PhD student position in Imaging electron transport at the nanoscale

The Magnetism and Interface Physics Group at ETH Zurich invites applications for a Ph.D. student position in the field of nanoscale electron transport using scanning tunneling potentiometry [1,2].

Two-dimensional (2D) material systems and heterostructures have recently emerged as a promising class of materials allowing to address a variety of functionalities, including field-effect modulation of electronic and magnetic properties, different regimes of electron and spin transport. Present investigations of charge and spin transport phenomena in novel material systems are widely based on lithographically defined devices. Although these measurements provide valuable understanding of different spin and charge transport processes, a fixed device geometry inherently lacks spatial resolution and microscopic insights into local structure and morphology dependent properties.
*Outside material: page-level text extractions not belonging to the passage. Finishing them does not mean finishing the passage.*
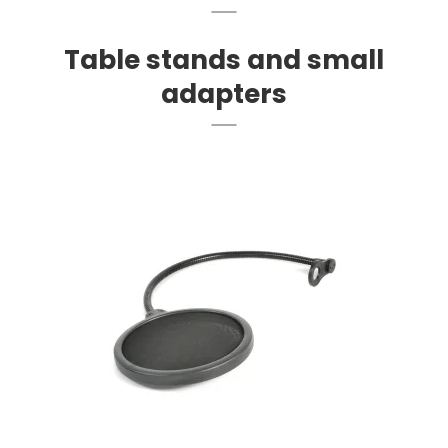
Table stands and small
adapters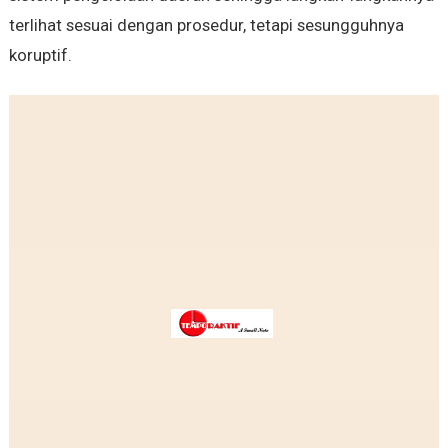
terlihat sesuai dengan prosedur, tetapi sesungguhnya
koruptif.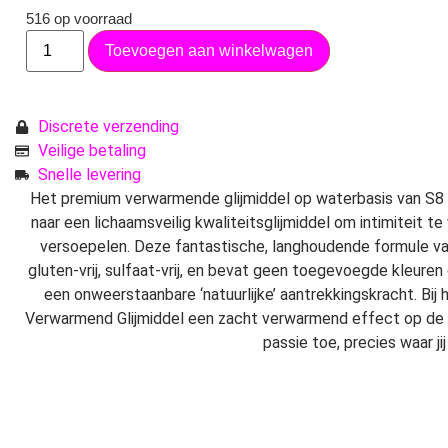
516 op voorraad
Toevoegen aan winkelwagen
Discrete verzending
Veilige betaling
Snelle levering
Het premium verwarmende glijmiddel op waterbasis van S8 
naar een lichaamsveilig kwaliteitsglijmiddel om intimiteit t
versoepelen. Deze fantastische, langhoudende formule van S
gluten-vrij, sulfaat-vrij, en bevat geen toegevoegde kleure
een onweerstaanbare ‘natuurlijke’ aantrekkingskracht. Bi
Verwarmend Glijmiddel een zacht verwarmend effect op de 
passie toe, precies waar jij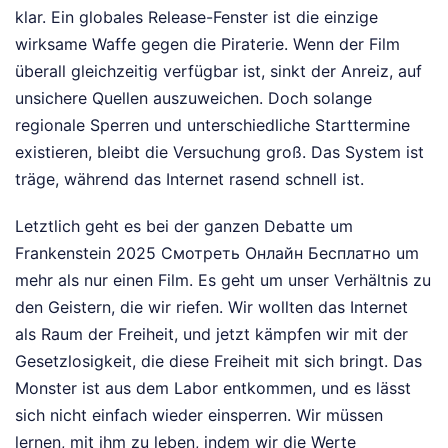
klar. Ein globales Release-Fenster ist die einzige
wirksame Waffe gegen die Piraterie. Wenn der Film
überall gleichzeitig verfügbar ist, sinkt der Anreiz, auf
unsichere Quellen auszuweichen. Doch solange
regionale Sperren und unterschiedliche Starttermine
existieren, bleibt die Versuchung groß. Das System ist
träge, während das Internet rasend schnell ist.
Letztlich geht es bei der ganzen Debatte um
Frankenstein 2025 Смотреть Онлайн Бесплатно um
mehr als nur einen Film. Es geht um unser Verhältnis zu
den Geistern, die wir riefen. Wir wollten das Internet
als Raum der Freiheit, und jetzt kämpfen wir mit der
Gesetzlosigkeit, die diese Freiheit mit sich bringt. Das
Monster ist aus dem Labor entkommen, und es lässt
sich nicht einfach wieder einsperren. Wir müssen
lernen, mit ihm zu leben, indem wir die Werte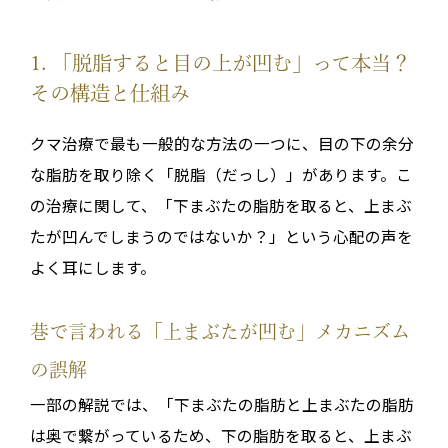
1. 「脱脂すると目の上が凹む」って本当？
その構造と仕組み
クマ治療で最も一般的な方法の一つに、目の下の余分
な脂肪を取り除く「脱脂（だっし）」があります。こ
の治療に関して、「下まぶたの脂肪を取ると、上まぶ
たが凹んでしまうのではないか？」という心配の声を
よく耳にします。
巷で言われる「上まぶたが凹む」メカニズム
の誤解
一部の解説では、「下まぶたの脂肪と上まぶたの脂肪
は奥で繋がっているため、下の脂肪を取ると、上まぶ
As a successful candidate, you will investigate local transport properties using scanning tunneling potentiometry (STP) to explore the different transport regimes at the nanometer scale including quantum interference effects. Part of the project entails the further development of the technique to improve sensitivity and applicability to nanoscale devices. With a highly sensitive STP you will be able to measure and investigate the local modifications of the electrochemical potential in current-biased 2D materials depending on local morphology and electronic states. The research will provide unprecedented insights into electron scattering at local defects and across interfaces including the importance of local charges as well as proximity effects.

[1] P. Willke, T. Kotzott, T. Pruschke, M. Wenderoth, Nature Communications 8, 15283 (2017).

[2] T. Markovic, W. Huang, P. Gambardella, and S. Stepanow, Review of Scientific Instruments 92, 103707 (2021).